═════ Supplied records ═════

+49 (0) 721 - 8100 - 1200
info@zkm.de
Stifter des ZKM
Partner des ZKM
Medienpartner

═════
═════ Supplied records ═════

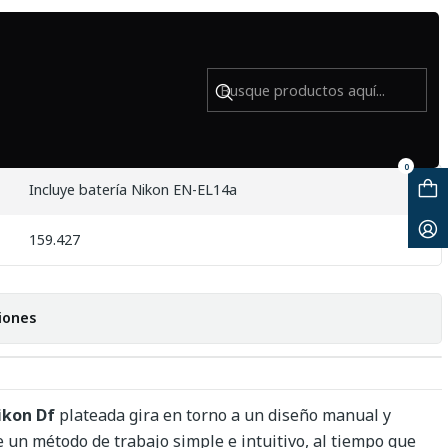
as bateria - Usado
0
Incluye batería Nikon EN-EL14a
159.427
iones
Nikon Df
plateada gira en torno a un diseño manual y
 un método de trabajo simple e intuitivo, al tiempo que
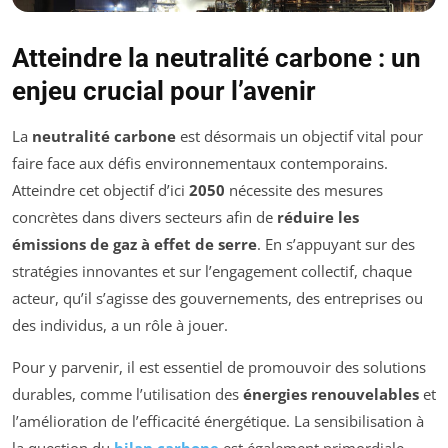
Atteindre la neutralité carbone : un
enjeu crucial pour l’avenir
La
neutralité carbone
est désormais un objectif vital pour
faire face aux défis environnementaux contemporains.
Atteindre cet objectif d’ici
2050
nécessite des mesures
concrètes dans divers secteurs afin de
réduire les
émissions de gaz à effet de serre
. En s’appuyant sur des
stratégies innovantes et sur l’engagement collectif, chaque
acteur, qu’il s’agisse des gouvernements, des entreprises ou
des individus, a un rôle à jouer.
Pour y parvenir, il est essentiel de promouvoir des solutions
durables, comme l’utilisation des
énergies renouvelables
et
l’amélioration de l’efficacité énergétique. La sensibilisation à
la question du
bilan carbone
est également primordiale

═════

Whenever a line in the data holds "Atteindre", copy that line.

Atteindre la neutralité carbone : un
Atteindre cet objectif d’ici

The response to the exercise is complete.